Donald Trump, Ron DeSantis, Mike Pence ve Nikki Haley.

Ya Trump Kazanacak Ya Da Trumpçılık

Cumhuriyetçi Parti’nin başkan adaylığı yarışındaki dengelere bakıldığında her ne olursa olsun Trump diyen çok ciddi bir kitle olduğu için eski Başkan’ın saf dışı bırakılması çok zor olacak.

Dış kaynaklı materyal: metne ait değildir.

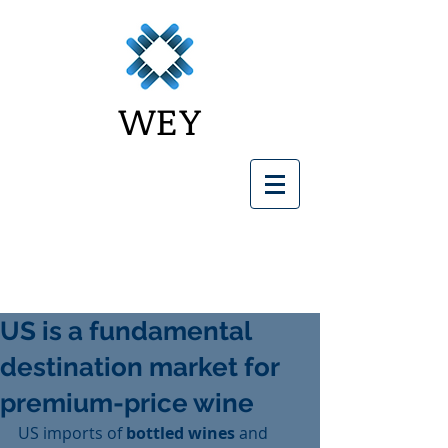
WEY
US is a fundamental
destination market for
premium-price wine
US imports of 
bottled wines
 and 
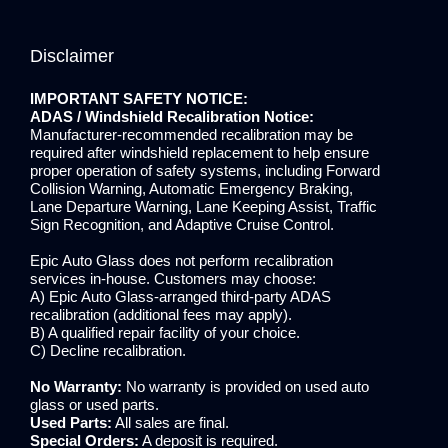
Disclaimer
IMPORTANT SAFETY NOTICE:
ADAS / Windshield Recalibration Notice:
Manufacturer-recommended recalibration may be
required after windshield replacement to help ensure
proper operation of safety systems, including Forward
Collision Warning, Automatic Emergency Braking,
Lane Departure Warning, Lane Keeping Assist, Traffic
Sign Recognition, and Adaptive Cruise Control.
Epic Auto Glass does not perform recalibration
services in-house. Customers may choose:
A) Epic Auto Glass-arranged third-party ADAS
recalibration (additional fees may apply).
B) A qualified repair facility of your choice.
C) Decline recalibration.
No Warranty:
No warranty is provided on used auto
glass or used parts.
Used Parts:
All sales are final.
Special Orders:
A deposit is required.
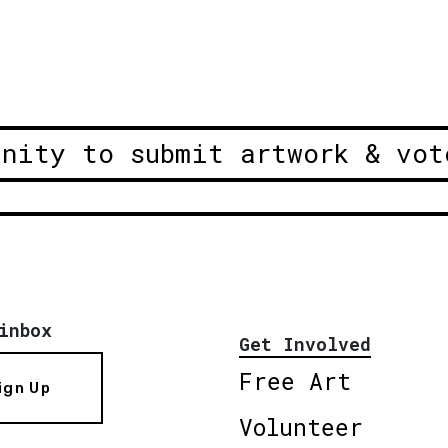
unity to submit artwork & vot
inbox
Get Involved
Free Art
ign Up
Volunteer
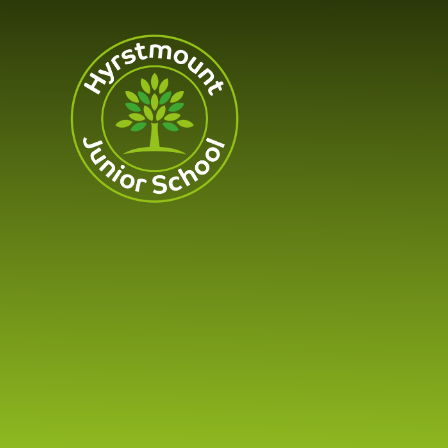
Skip to content ↓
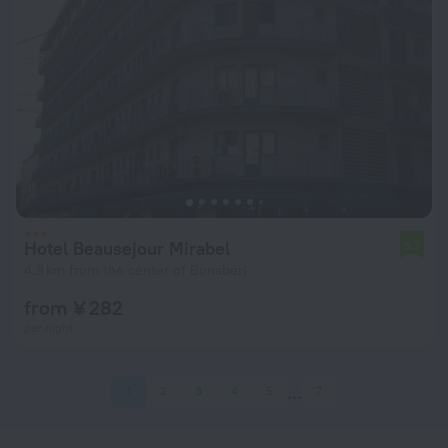
Hotel Beausejour Mirabel
5.7
4.8 km from the center of Bonaberi
from ¥ 282
per night
1
2
3
4
5
7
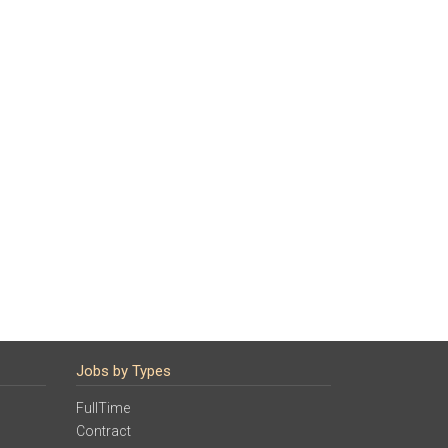
Jobs by Types
FullTime
Contract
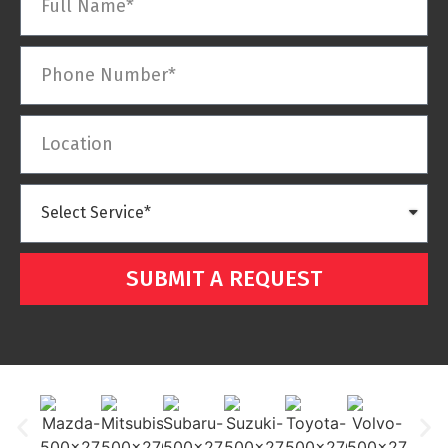
SUBMIT A REQUEST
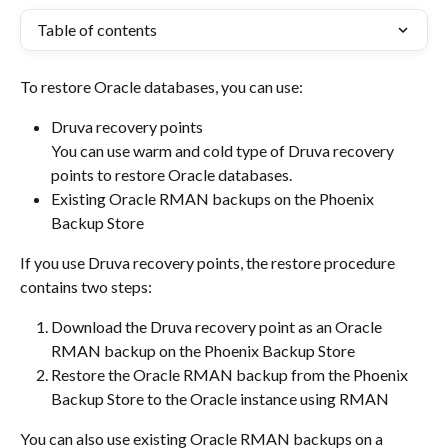
Table of contents
To restore Oracle databases, you can use:
Druva recovery points
You can use warm and cold type of Druva recovery 
points to restore Oracle databases.
Existing Oracle RMAN backups on the Phoenix 
Backup Store
If you use Druva recovery points, the restore procedure 
contains two steps:
Download the Druva recovery point as an Oracle 
RMAN backup on the Phoenix Backup Store
Restore the Oracle RMAN backup from the Phoenix 
Backup Store to the Oracle instance using RMAN
You can also use existing Oracle RMAN backups on a 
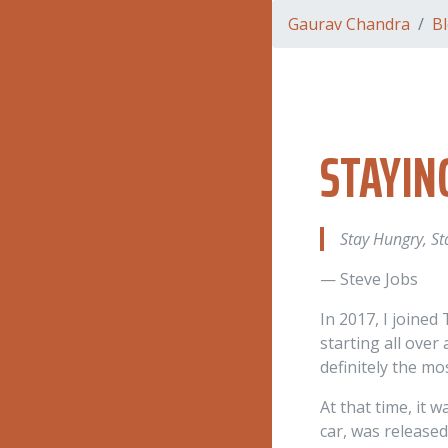
Gaurav Chandra
B
STAYIN
Stay Hungry, St
— Steve Jobs
In 2017, I joined
starting all over
definitely the mo
At that time, it 
car, was released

Cumhuriyetçi Parti ön seçimlerine daha çok zaman var ancak Trump dışındaki adaylar adaylıklarını resmileştiriyor. Haley, DeSantis, Pence ve Christie gibi tanınmış isimler Trump’a karşı şanslarını deneyecekler ancak Cumhuriyetçi Parti’nin Trump tarafından dönüştürülmüş olması ve merkeze yakın Cumhuriyetçi çizginin iyice marjinalleşmesi adı Trump olmayan veya Trumpçı çizgiye yakın olmayan adaylara fazla alan bırakmıyor. Demokrat tarafta Biden’ın tekrar aday olduğu bir senaryoda Cumhuriyetçi Parti’de yenileşme baskısı azalabilir ve bu da Trump’ı mazide bırakmayı isteyenlerin seslerini daha da cılız hale getirebilir.

Trump’ın legal problemleri parti içindeki adaylık yarışında önde gitmesine henüz önemli bir darbe vurmuş görünmüyor. New York’ta hakkında ilk açılan davada belgede sahtecilik iddiasıyla yargılanan Trump, başka bir davada cinsel tacizden suçlu bulunarak 5 milyon dolar ödemeye mahkum edildi. Bunlara ek olarak Washington DC’de açılan gizli belgelerle ilgili soruşturmada ‘büyük jüri’ aşamasına gelinmesi eski Başkan’a karşı yeni bir davanın açılabileceğine işaret ediyor. South Carolina’daki seçime müdahale davasında da yeni bir dava açılması şaşırtıcı olmayacak.

Trumpçı taban için sadece bir komplonun parçası olarak görülen bu davaların daha çok değişim isteyen merkeze yakın Cumhuriyetçiler üzerinde etkisi olabilir. Anketler Trump’ın Cumhuriyetçi Parti’ye damgasını vurduğunu ve partiyi dönüştürdüğünü gösteriyor. Cumhuriyetçi Parti’de ön seçim takviminde ilk sıralarda yer alan eyaletlerde %50 ila %60 arasında desteğe sahip görünen Trump’ın en yakın takipçisi DeSantis’e fark atmış olması kayda değer.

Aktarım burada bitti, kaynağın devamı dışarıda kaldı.